Sonntag, 28. September 2014

Back home

Ich war in den vergangenen zwei Wochen im Urlaub. Alle Postings in diesem Zeitraum hatte ich voreingestellt. Man sehe es mir nach, dass ich einmal mehr auf eine unveröffentlichte Uraltgeschichte zurückgegriffen habe – deren letzten Teil ich wegen gleichzeitiger Hanebüchen- und Abgedroschenheit immerhin komplett entfernt habe ("origineller" Twist: Der Ich-Erzähler existiert nicht wirklich, sondern ist ein "brain in a vat").

Nun also wieder business as usual. Übrigens wurde in meiner Abwesenheit die 50.000-Besuchermarke geknackt.

Donnerstag, 25. September 2014

Stellen einer Ausbildung (Teil 4)

Das Haus, vor dem ich stand, wies verspielte Ornamente im gesamten Farbspektrum auf. Zudem waren die Dachgiebel mit allerhand Tonfiguren und Motiven aus der indischen Mythologie verziert. Als endlich die Tür aufgetan wurde, erschien eine schätzungsweise siebenundzwanzigeinhalb Jahre alte Frau. Hurtig verliebte ich mich. Vom Äußeren her entsprach sie in etwa meinen Vorstellungen der idealen Partnerin. Die vielzitierten inneren Werte mussten noch ergründet werden, ich malte mir aber diesbezüglich gute Chancen aus. Hauptsache, sie gehörte nicht der mir verhassten Kategorie der Diskoschlampen an, welche einen Großteil der Mädelfraktion meiner ehemaligen Schulklasse stellte. Ich hatte eher einen Zugang zu den verschwiegenen, zahnbespangten, sittlich integren Streberinnen aus dem Algebra-Club zur Ausprägung gebracht. Denn wisset, ihr Spötter: In früher Schulzeit noch introvertiert, blühen jene Geschöpfe allmählich auf und entfalten sinnliche Brillenschlangen-Erotik, gepaart mit Intelligenz und einem wohligen Wesen. Mit so einer ließ sich die Zeit auf angenehme Weise verbringen! Man könnte nach einem ausgedehnten Skilanglauf in ein uriges Schankhaus einkehren und bei Kaffee und Apfelstrudel über neuronale Netzwerke parlieren. Cousin Pontius hatte geringere Ansprüche: "Sie muss nur dumm genug sein, um gefälschten Schmuck nicht zu erkennen!"

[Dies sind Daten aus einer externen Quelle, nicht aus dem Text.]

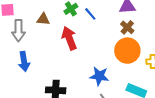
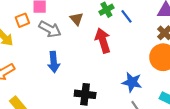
brown triangle: (43, 19) -> (77, 19), turned 40
gray arrow: (19, 30) -> (50, 29), turned -65

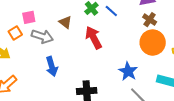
blue star: (132, 82) -> (128, 71), turned 30

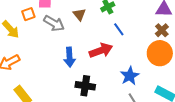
blue line: (111, 11) -> (119, 29), moved
red arrow: (94, 38) -> (101, 51), moved, turned 85
blue arrow: (52, 66) -> (69, 57), moved

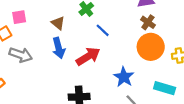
gray arrow: (54, 23) -> (21, 55), moved
blue arrow: (69, 57) -> (59, 48), moved

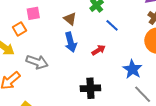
gray arrow: (21, 55) -> (37, 62), moved
red arrow: (88, 56) -> (99, 50), size x0.6

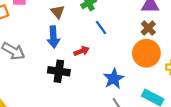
black cross: (90, 88) -> (59, 71), moved

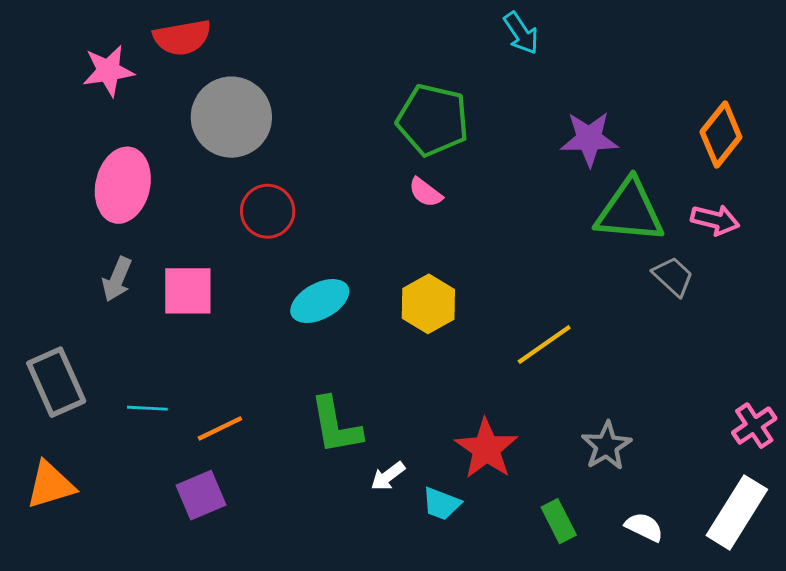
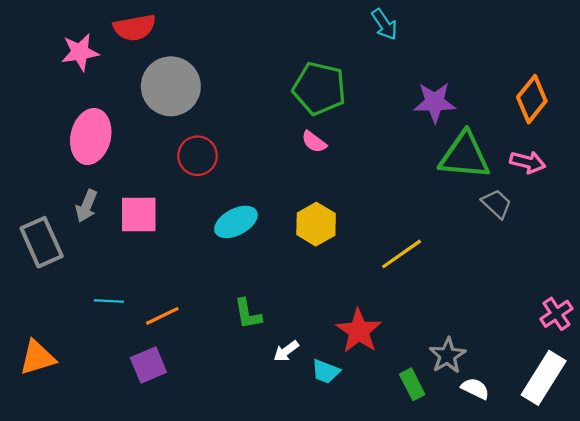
gray rectangle: (56, 382) -> (42, 242), moved
green L-shape: (336, 426) -> (248, 314), size x0.7
gray star: (607, 446) -> (447, 355), moved

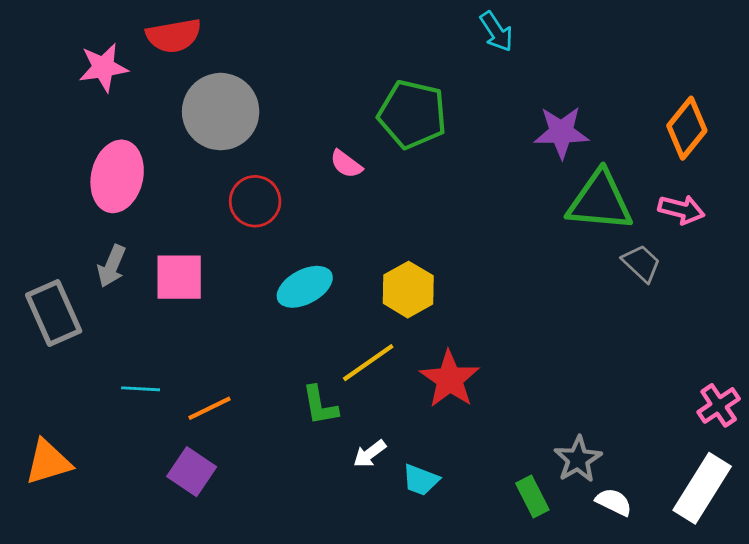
pink semicircle: (314, 142) -> (346, 164), moved
yellow line: (402, 254) -> (368, 363), moved
red star: (359, 331) -> (450, 379), moved
purple square: (148, 365) -> (192, 472), turned -33

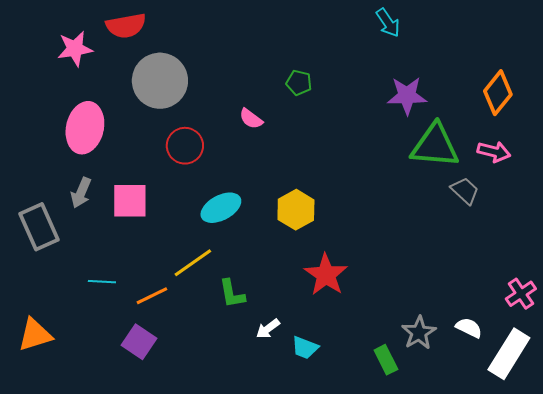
cyan arrow: (496, 32) -> (388, 23), moved
green pentagon: (412, 114) -> (299, 83), size x0.5
yellow line: (368, 363) -> (193, 263), moved
white semicircle: (614, 502) -> (469, 328), moved

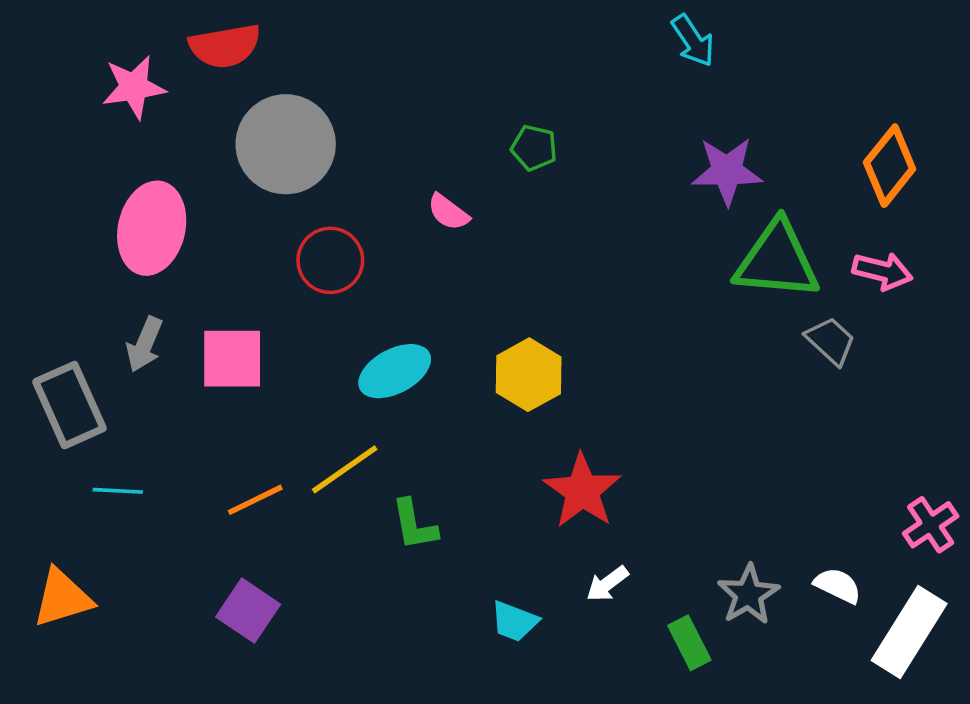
cyan line: (102, 282) -> (118, 491), moved
orange line: (152, 296) -> (255, 500), moved
white arrow: (268, 329) -> (607, 584), moved
cyan trapezoid: (305, 348) -> (514, 621), moved

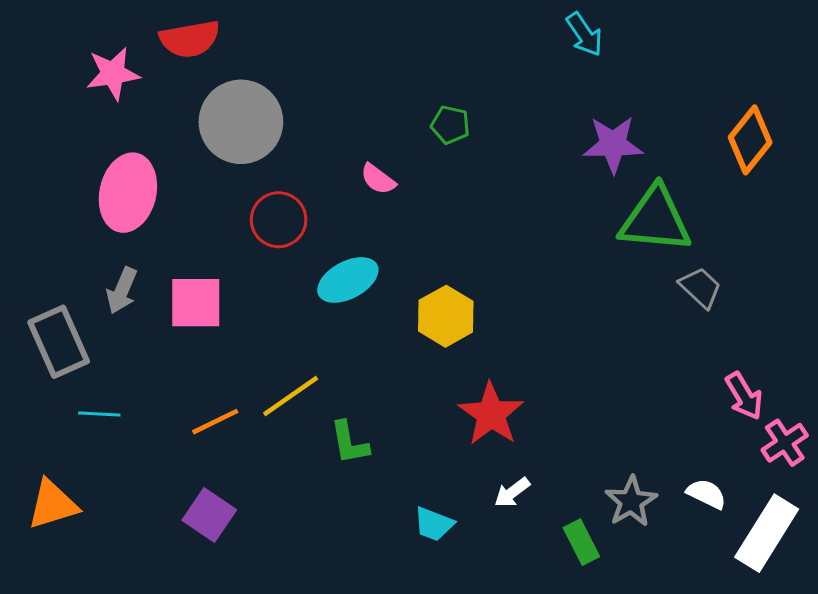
pink arrow: (882, 271) -> (744, 396), moved, turned 45
cyan ellipse: (395, 371) -> (348, 280), moved

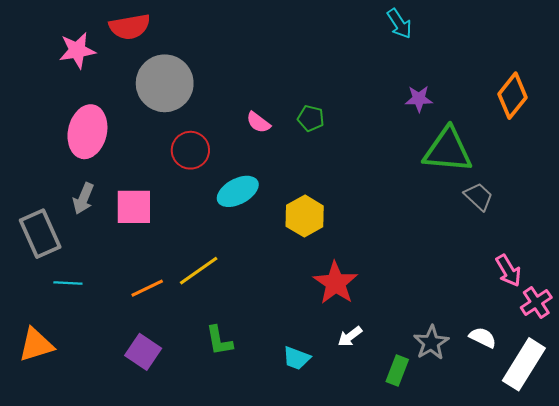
green pentagon: (450, 125) -> (311, 118), moved
purple star: (613, 144) -> (419, 99), size x0.7
green L-shape: (349, 443) -> (219, 341), moved
green rectangle: (581, 542) -> (397, 370), turned 48

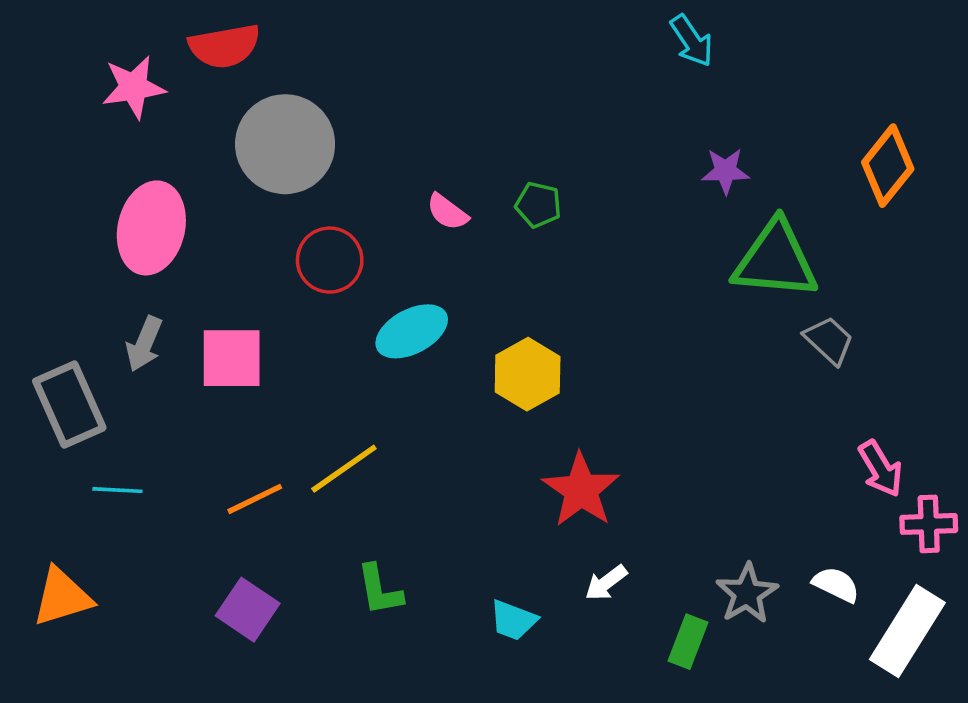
pink cross: (536, 303) -> (929, 524), turned 32

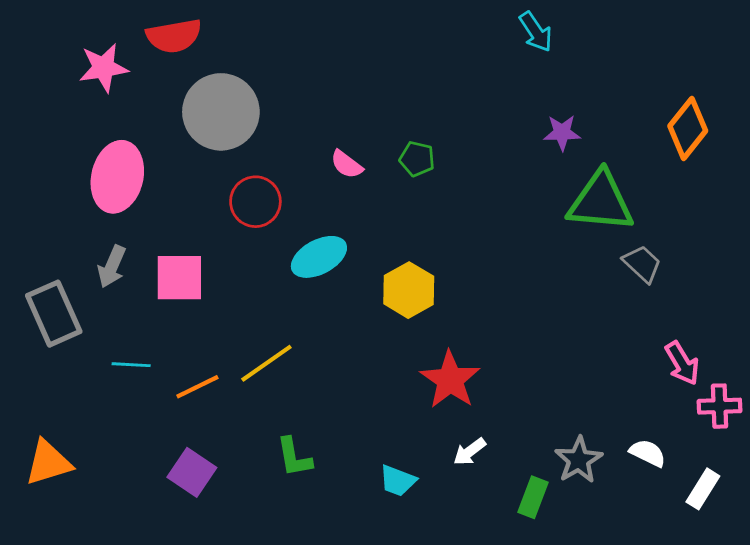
cyan line: (117, 490) -> (131, 365), moved
white rectangle: (907, 631) -> (703, 489), size x0.6

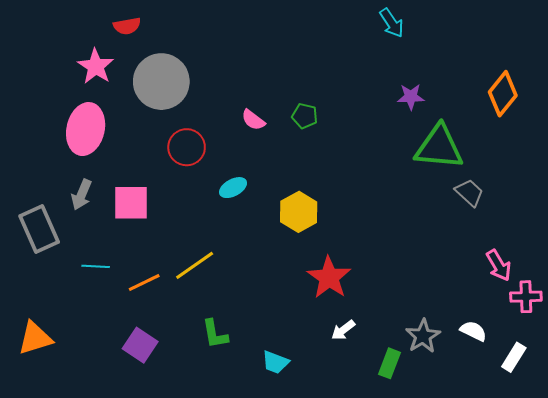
red semicircle: (174, 36) -> (127, 26), size x0.7
pink star: (103, 68) -> (96, 66), moved, turned -30
cyan ellipse: (319, 257) -> (233, 188), size x0.7
cyan trapezoid: (398, 481) -> (275, 362), moved

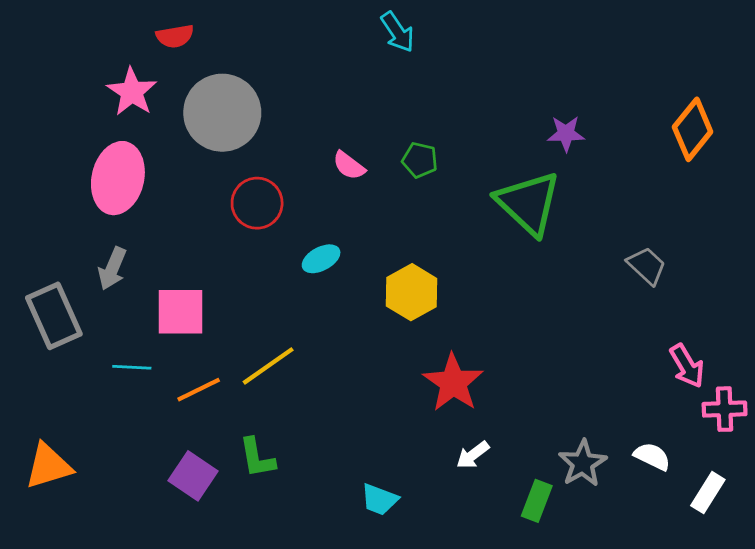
cyan arrow: (392, 23) -> (398, 32), moved
green triangle: (439, 147) -> (528, 203), moved, turned 38
pink square: (131, 203) -> (181, 312), moved
green L-shape: (215, 334) -> (257, 458), moved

Fräulein Lenhardt ließ all dies vergessen. Folgendes Gespräch entspann sich: "Guten Tag, ich bin Gerhard. Ich arbeite bei der Möbelpackfirma und habe eine Lieferung für Sie." – "Möbelpackfirma? Du? Was soll das heißen? Ich erwarte keine Lieferung." – "Ist das hier Indien?" – "Nein, nein. Das ist nur die indische Besatzungszone Deutschlands. Willst du reinkommen?" – "Es wär mir ein Plaisir!" Im Wohnzimmer ließen wir uns nieder. Ich erläuterte die Sachlage. Fräulein Lenhardt kuckte mitleidig und sagte: "Das ist bestimmt ein Missverständnis!" "Na schön, zur Klärung sollte ich meine drei Kollegen hinzuziehen", schlug ich vor, worauf das Fräulein erbleichte und schrie: "Nein! Alles, nur das nicht! Bleib, bitte, junger Gerhard, ich weihe dich in ein Geheimnis ein!" Ratlos hielt ich inne und wartete darauf, was sie zu sagen hatte. "Diese drei Männer stellen mir nach", seufzte sie. "Seit zehn Jahren sind sie mir auf den Fersen. Ich hätte nie geglaubt, dass sie meinen geheimen Aufenthaltsort aufspüren würden." "Aber woher kennen die Rowdys Sie?" "Komm mit in den Keller ... ich zeige es dir." Wir deszendierten, und Frl. Lenhardt kramte eine Pappkiste hervor, die etliche vergilbte Magazine barg. Ich staunte nicht schlecht, als ich las, um welche Publikation es sich handelte, nämlich die Zeitschrift Busen! Die Lenhardtsche zog wahllos ein Exemplar heraus und reichte es mir. Schamvoll blätternd entdeckte ich auf mehreren Farbfotos ... sie. "Das sind ja Sie!", rief ich aus. "Meine Güte, ich bin selber Konsument dieses Journals, aber Sie sind mir bis dato nie aufgefallen! Ich lese immer nur die Texte." "Ich war jung und brauchte das Geld", flüsterte die Frau, "außerdem wollte ich rebellieren. Da hab ich mich für dieses Schundblatt ablichten lassen. Seitdem sind die drei schwanzgesteuerten Machos Ebby, Ralle und Herr Spinne hinter mir her." Ich schaute mir das Impressum an und wurde vom nächsten Schlag getroffen: Herausgeber des Magazins war ... "Opa Waldemar!", keuchte ich. "Das ist die Graue Eminenz der Möbelpackerei. Er muss den dreien verraten haben, dass du in Indo-Deutschland lebst! Deswegen vergöttern sie ihn so!" Lenhardt winkte ab: "Der Alte hat mal ranzige Margarine gefressen ... Aber jetzt sollten wir die ungehobelten Kerle entsorgen. Mir nach, Gerhard!" "Da will ich gern behilflich sein!", rief ich.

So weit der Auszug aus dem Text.